Mr Seet said that the new principal will be more involved in the preschool and have frequent walkabouts.
Speaking to reporters after the first dialogue, he acknowledged that the trust in Kinderland has been broken.
Kinderland also noted that a school counsellor with 14 years of experience has been appointed to help parents and children cope with the traumatic incident.
Aftermath of the Videos
According to Mr Seet, six children have been withdrawn from the school thus far.
He admitted that he expects more withdrawals in the coming weeks.
Some parents at the dialogue session told reporters about their desire to withdraw their children from the school.
However, they have yet to follow through due to the lack of vacancies in other preschools.
Following the saga, the school aims to increase communication with parents and review the current hiring and training processes.
On Monday, videos depicting a teacher at Kinderland Preschool @ Woodlands Mart handling children roughly began to circulate the internet.
In two videos, she was seen forcing children to drink water.

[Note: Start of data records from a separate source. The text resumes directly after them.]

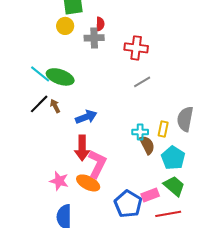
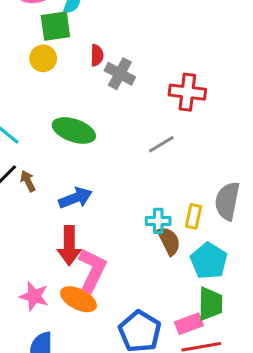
gray cross: (94, 38) -> (120, 74), moved, turned 30
red cross: (136, 48) -> (187, 92), moved
green ellipse: (60, 77) -> (74, 130), moved
green trapezoid: (174, 186) -> (210, 304), turned 50
pink rectangle: (150, 195) -> (189, 324), moved

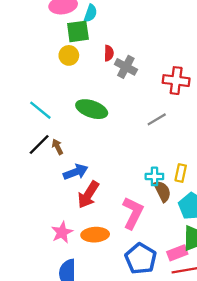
blue arrow: (75, 198) -> (76, 172), moved
red arrow: (69, 246) -> (88, 195), turned 32
pink L-shape: (92, 270) -> (133, 213), moved
pink star: (34, 296) -> (62, 232), turned 30
orange ellipse: (78, 299) -> (95, 235), turned -30

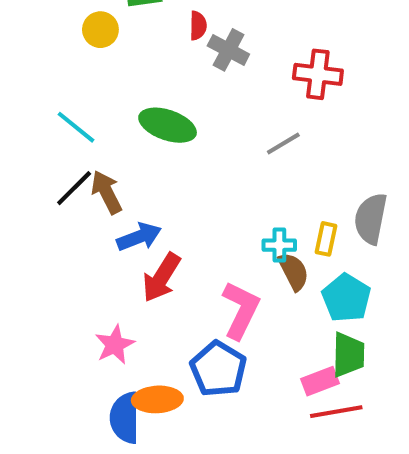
yellow circle: (69, 55) -> (100, 30), moved
brown arrow: (57, 147) -> (107, 192), size x1.5
orange ellipse: (95, 235) -> (157, 399), moved
blue pentagon: (141, 259) -> (218, 369), moved

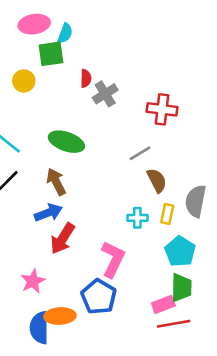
gray cross: (228, 50) -> (105, 94), turned 30
brown arrow: (107, 192) -> (56, 182), moved
brown semicircle: (293, 271) -> (157, 180), moved

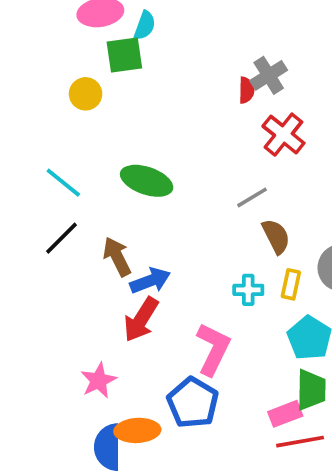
red semicircle: (86, 78) -> (246, 90), moved
gray cross: (105, 94) -> (269, 75), moved
red cross: (162, 109) -> (283, 135), turned 32
brown arrow: (56, 182) -> (117, 257), moved
blue arrow: (48, 213) -> (150, 281), moved

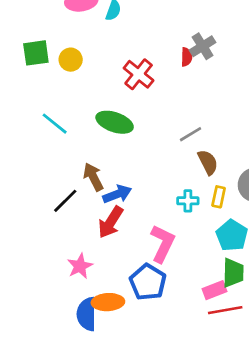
green square: (124, 55) -> (36, 53), moved
red cross: (283, 135) -> (139, 74), moved
black line: (62, 238) -> (65, 201), moved

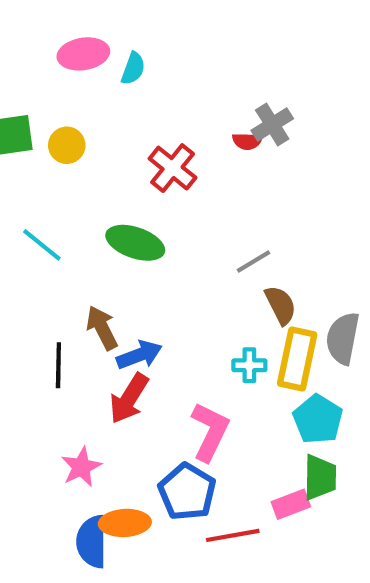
red semicircle: (187, 57) -> (247, 141), turned 90
yellow rectangle: (219, 197) -> (297, 359), size x1.8
black line: (65, 201) -> (58, 365), turned -44
red line: (225, 310) -> (233, 535), moved

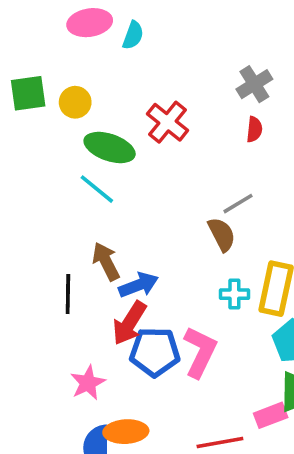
red semicircle: (247, 141) -> (254, 129), moved, turned -85
green ellipse: (135, 243) -> (110, 147), moved
cyan line: (42, 245) -> (97, 189), moved
brown semicircle: (281, 305) -> (222, 234), moved
blue pentagon: (187, 492) -> (155, 352), moved, turned -30

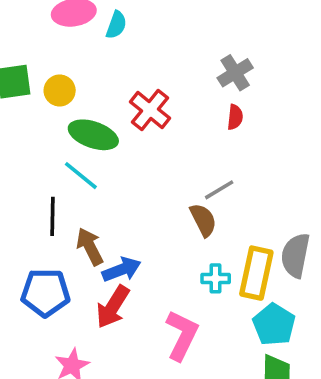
black line: (68, 294) -> (52, 216), moved
blue pentagon: (155, 352) -> (45, 293), moved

In one of them, she held a child on the floor and appeared to pour water into their mouth.
In a third video, the teacher was seen shouting at a child and hitting them many times with a book.
On Tuesday, another video taken at Kinderland’s Sunshine Place branch in Choa Chu Kang was circulated online.
The video showed an adult hitting a child on the head several times.
Sounds like every parent’s worst nightmare.
Since then, two people have been arrested.
33-year-old Lin Min, the teacher allegedly seen in the videos on Monday, was charged with ill-treating a child.
If you want to learn more about the incident, watch this video:
The ongoing saga isn’t the first time Kinderland has been scrutinised for on-campus incidents.
Some parents told The Straits Times that a Kinderland branch downplayed the severity of a viral outbreak in 2021.
Due to this, nearly an entire class of 15 students fell sick, and five were hospitalised.
Speaking to The Straits Times, Assistant Professor Cheung Hoi Shan from the National Institute of Education highlighted the importance of an open culture in preschools.
Some preschool operators, like EtonHouse and Star Learners, said their principals conduct regular informal checks to observe teacher-student interactions.
The Singapore Children’s Society also highlighted the importance of preschools having a child-safe policy.
Furthermore, staff must be familiar with and competent enough to follow these standards.
In another vein, the Kinderland saga has shown that educators need more support in coping with the job’s demands.
The pressure of meeting parents’ expectations and getting overwhelmed with handling children may cause educators to act out.
A preschool principal noted that her staff are encouraged to walk away when overwhelmed, as a flash of anger is not worth tarnishing their whole career.
Furthermore, when incidents like the Kinderland saga occur, the whole preschool industry suffers in morale and reputation.